Among the allegations – that an assistant state’s attorney who maintained “constant communication” with UMBC’s attorney “short-circuited the legal process” in Borkowski’s case “because the assailants’ (and therefore UMBC’s) baseball schedule was adversely affected by the criminal charges.”
Lawsuit: prosecutor worked with UMBC to “short-circuit” the legal process because “the baseball schedule was adversely affected by criminal charges.”
The other original plaintiff in the lawsuit, Katelyn Frank, said she was raped by another student on campus in 2015.
A nurse at GBMC found “extensive bruising” and reported the assault to BCPD, which then recorded it as a “suspicious circumstance,” not as rape, and failed to create an incident report.
Improper Persuasion
The suit alleges that Dillon “improperly persuaded” Frank not to report the assault to county police.
Dillon allegedly convinced Frank and her mother “that ‘the administrative method’ was ‘faster,’ ‘easier,’ ‘more victim-friendly’ and was ‘easier to prove.’”
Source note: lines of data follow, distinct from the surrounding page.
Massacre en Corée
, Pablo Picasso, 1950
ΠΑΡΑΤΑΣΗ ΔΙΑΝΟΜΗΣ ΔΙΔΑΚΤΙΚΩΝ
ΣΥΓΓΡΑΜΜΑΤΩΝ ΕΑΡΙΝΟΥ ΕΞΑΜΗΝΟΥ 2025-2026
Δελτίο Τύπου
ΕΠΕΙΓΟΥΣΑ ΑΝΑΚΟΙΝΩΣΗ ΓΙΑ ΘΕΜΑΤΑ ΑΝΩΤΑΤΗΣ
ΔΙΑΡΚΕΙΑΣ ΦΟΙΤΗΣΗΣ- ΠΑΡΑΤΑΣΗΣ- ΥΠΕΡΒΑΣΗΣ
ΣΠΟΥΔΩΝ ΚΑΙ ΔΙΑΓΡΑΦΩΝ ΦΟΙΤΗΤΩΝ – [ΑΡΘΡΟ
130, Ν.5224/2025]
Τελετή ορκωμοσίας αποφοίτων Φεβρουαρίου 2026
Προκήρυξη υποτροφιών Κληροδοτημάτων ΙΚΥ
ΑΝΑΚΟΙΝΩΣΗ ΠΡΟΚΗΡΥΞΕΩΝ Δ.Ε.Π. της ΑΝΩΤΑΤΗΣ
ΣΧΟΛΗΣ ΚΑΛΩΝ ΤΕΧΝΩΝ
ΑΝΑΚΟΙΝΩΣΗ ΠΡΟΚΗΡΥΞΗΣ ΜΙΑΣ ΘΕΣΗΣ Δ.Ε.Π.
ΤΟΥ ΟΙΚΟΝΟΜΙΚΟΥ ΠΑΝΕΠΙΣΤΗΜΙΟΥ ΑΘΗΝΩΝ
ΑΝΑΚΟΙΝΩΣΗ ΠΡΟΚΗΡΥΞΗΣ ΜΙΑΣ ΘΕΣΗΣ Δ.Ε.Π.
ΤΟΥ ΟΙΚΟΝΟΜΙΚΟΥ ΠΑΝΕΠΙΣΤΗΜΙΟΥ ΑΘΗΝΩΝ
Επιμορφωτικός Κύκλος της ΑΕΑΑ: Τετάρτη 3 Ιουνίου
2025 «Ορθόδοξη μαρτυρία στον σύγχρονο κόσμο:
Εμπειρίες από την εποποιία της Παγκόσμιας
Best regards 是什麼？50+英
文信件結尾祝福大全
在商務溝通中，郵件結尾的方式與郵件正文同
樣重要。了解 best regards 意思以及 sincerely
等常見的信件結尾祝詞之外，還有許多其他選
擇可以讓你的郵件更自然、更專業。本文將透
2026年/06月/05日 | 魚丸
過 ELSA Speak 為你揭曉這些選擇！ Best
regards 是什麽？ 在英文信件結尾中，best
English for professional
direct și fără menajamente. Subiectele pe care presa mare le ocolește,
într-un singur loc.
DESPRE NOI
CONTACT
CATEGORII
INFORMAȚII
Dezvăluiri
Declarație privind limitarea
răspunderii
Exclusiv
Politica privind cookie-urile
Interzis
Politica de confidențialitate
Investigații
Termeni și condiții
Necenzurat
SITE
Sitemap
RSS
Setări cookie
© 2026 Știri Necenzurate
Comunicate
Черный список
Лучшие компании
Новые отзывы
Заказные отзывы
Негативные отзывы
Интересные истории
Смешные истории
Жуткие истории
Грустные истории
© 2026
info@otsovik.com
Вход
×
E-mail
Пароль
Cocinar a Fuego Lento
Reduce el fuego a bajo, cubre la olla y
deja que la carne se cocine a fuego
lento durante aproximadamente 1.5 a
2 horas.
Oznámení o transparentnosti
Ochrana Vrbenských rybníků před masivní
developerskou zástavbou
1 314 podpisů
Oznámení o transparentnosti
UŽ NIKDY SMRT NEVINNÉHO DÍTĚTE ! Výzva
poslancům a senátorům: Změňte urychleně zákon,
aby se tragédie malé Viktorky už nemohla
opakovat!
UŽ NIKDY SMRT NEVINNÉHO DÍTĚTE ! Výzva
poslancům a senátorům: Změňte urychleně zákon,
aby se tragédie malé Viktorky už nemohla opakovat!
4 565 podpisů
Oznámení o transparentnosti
Dillon, in his motion to dismiss the lawsuit, disputes that account.
Months later, university officials cleared the suspect of wrongdoing. When Frank re-reported to rape to county police, they found no record of the rape allegation in the university’s records because it had been reported as a “suspicious condition.”
Also because of the way her attack was classified, evidence from the rape kit was destroyed after 30 days.
The reported but unrecorded sexual assault, the complaint notes, did not appear in UMBC’s reports to comply with the Clery Act, which requires universities that receive federal funding to disclose crime statistics on or adjacent to their campuses.